In the men’s singles draw, HS Prannoy booked a spot in the quarter-finals after defeating Tommy Sugiarto 21-10, 21-19.

However, the number three seed Kidambi Srikanth crashed out of the tournament after a hard-fought match against Huang Yuxiang. The Indian went down 11-21, 21-15, 22-20. The match lasted for 52 minutes.

PV Sindhu recovered from a mid-way slump to overcome the Thai shuttler 21-13 13-21 21-18 in a match which lasted an hour and seven minutes.

With 2013 champion Ratchanok Inthanon crashing out in the opening round, the onus was on Jindapol to go deep in the tournament and she did produce some superb strokes but Sindhu was always a step ahead.

Coming into the contest, Sindhu had a 2-1 head-to-head record against Jindapol, who is enjoying a career-best rank of 11.

The Indian kept the shuttle in play, pushing Jindapol to the corners and returning the shuttles with immaculate ease early on.

In the first game, the duo split the initial six points before Sindhu jumped to a 7-3 lead after winning a long rally.
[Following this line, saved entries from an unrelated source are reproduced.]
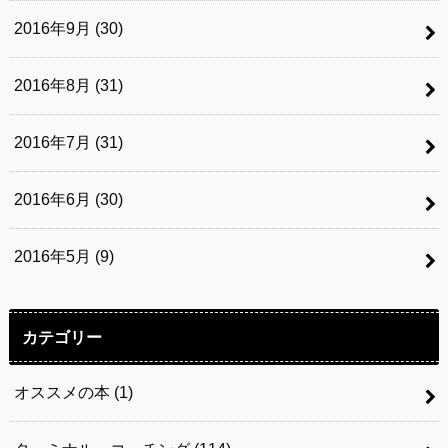
2016年9月 (30)
2016年8月 (31)
2016年7月 (31)
2016年6月 (30)
2016年5月 (9)
カテゴリー
オススメの本
(1)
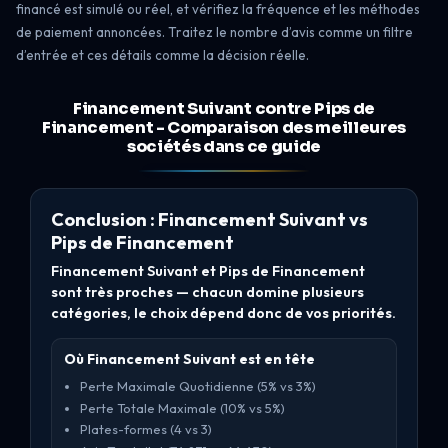
financé est simulé ou réel, et vérifiez la fréquence et les méthodes
de paiement annoncées. Traitez le nombre d’avis comme un filtre
d’entrée et ces détails comme la décision réelle.
Financement Suivant contre Pips de
Financement - Comparaison des meilleures
sociétés dans ce guide
Conclusion : Financement Suivant vs
Pips de Financement
Financement Suivant et Pips de Financement
sont très proches — chacun domine plusieurs
catégories, le choix dépend donc de vos priorités.
Où Financement Suivant est en tête
Perte Maximale Quotidienne (5% vs 3%)
Perte Totale Maximale (10% vs 5%)
Plates-formes (4 vs 3)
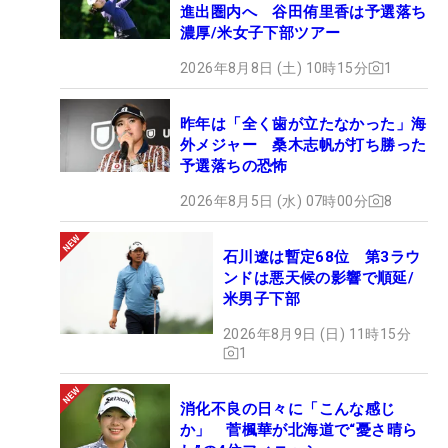
進出圏内へ 谷田侑里香は予選落ち
濃厚/米女子下部ツアー
2026年8月8日 (土) 10時15分
1
昨年は「全く歯が立たなかった」海
外メジャー 桑木志帆が打ち勝った
予選落ちの恐怖
2026年8月5日 (水) 07時00分
8
石川遼は暫定68位 第3ラウ
ンドは悪天候の影響で順延/
米男子下部
2026年8月9日 (日) 11時15分
1
消化不良の日々に「こんな感じ
か」 菅楓華が北海道で“憂さ晴ら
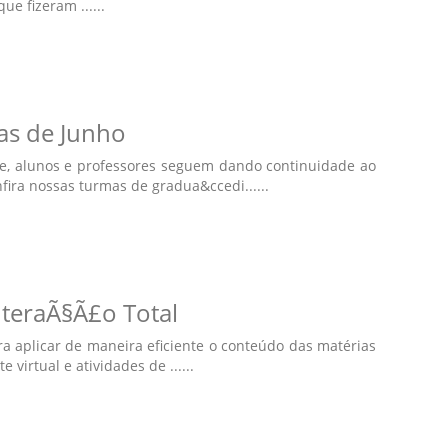
e fizeram ......
as de Junho
e, alunos e professores seguem dando continuidade ao
ira nossas turmas de gradua&ccedi......
teraÃ§Ã£o Total
 aplicar de maneira eficiente o conteúdo das matérias
virtual e atividades de ......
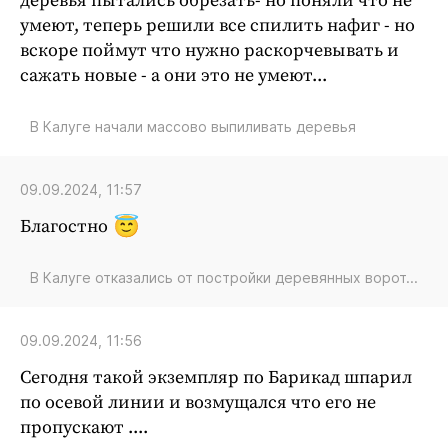
деревья пытались обрезать- но поняли что не
умеют, теперь решили все спилить нафиг - но
вскоре поймут что нужно раскорчевывать и
сажать новые - а они это не умеют...
В Калуге начали массово выпиливать деревья
09.09.2024, 11:57
Благостно
В Калуге отказались от постройки деревянных ворот...
09.09.2024, 11:56
Сегодня такой экземпляр по Барикад шпарил
по осевой линии и возмущался что его не
пропускают ....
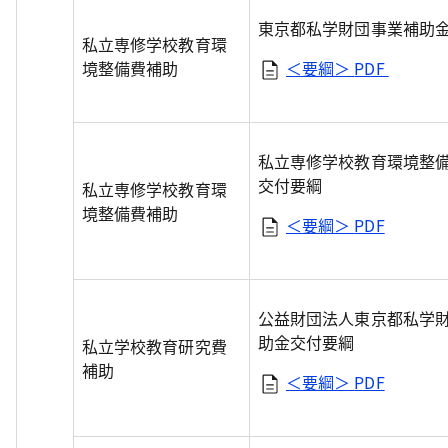
東京都私学財団事業補助
私立専修学校教育環
境整備費補助
＜要綱＞
PDF
私立専修学校教育環境整
交付要綱
私立専修学校教育環
境整備費補助
＜要綱＞
PDF
公益財団法人東京都私学
助金交付要綱
私立学校教育研究費
補助
＜要綱＞
PDF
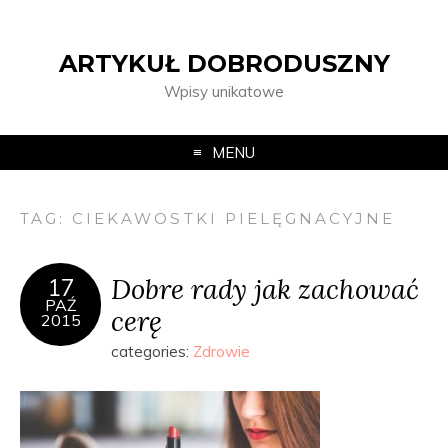
ARTYKUŁ DOBRODUSZNY
Wpisy unikatowe
MENU
TAG:
CIEKAWOSTKI PIELĘGNACYJNE
Dobre rady jak zachować
17
PAŹ
cerę
2015
categories:
Zdrowie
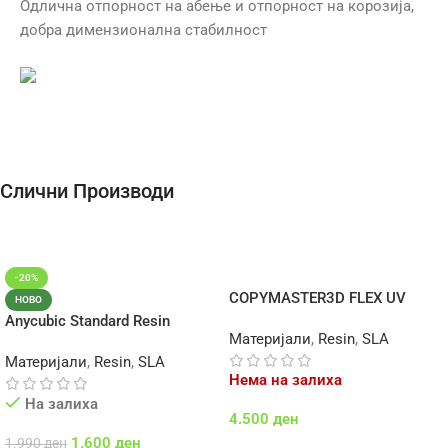
Одлична отпорност на абење и отпорност на корозија,
добра димензионална стабилност
Слични Производи
-20%
COPYMASTER3D FLEX UV
НОВО
RESIN
Anycubic Standard Resin
Материјали
,
Resin
,
SLA
Материјали
,
Resin
,
SLA
Нема на залиха
На залиха
4.500
ден
1.600
ден
1.990
ден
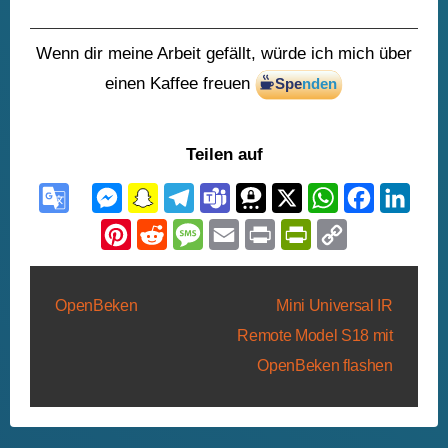
Wenn dir meine Arbeit gefällt, würde ich mich über
einen Kaffee freuen
Teilen auf
Beitragsnavigation
OpenBeken
Mini Universal IR
Remote Model S18 mit
OpenBeken flashen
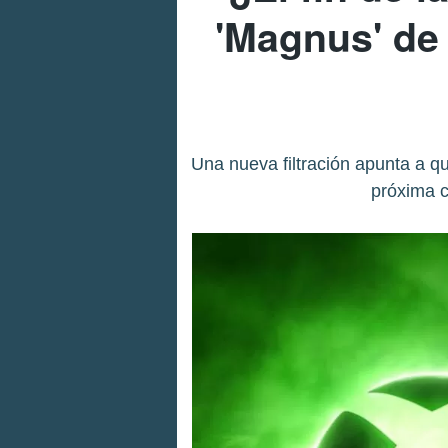
'Magnus' de 
Una nueva filtración apunta a 
próxima c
Sindhu played a brilliant backhand return to move to 8-3 and eventually entered the interval with another precise stroke at the back of the court.

After the breather, Sindhu moved to a 15-7 lead and kept piling on the misery on the Thai who kept hitting the net and wide to bleed points.

A body smash took Jindapol to double figures but she couldn’t go far as Sindhu grabbed a massive game point advantage with a deceptive return at 20-13. Jindapol then hit long to hand the game to the Indian.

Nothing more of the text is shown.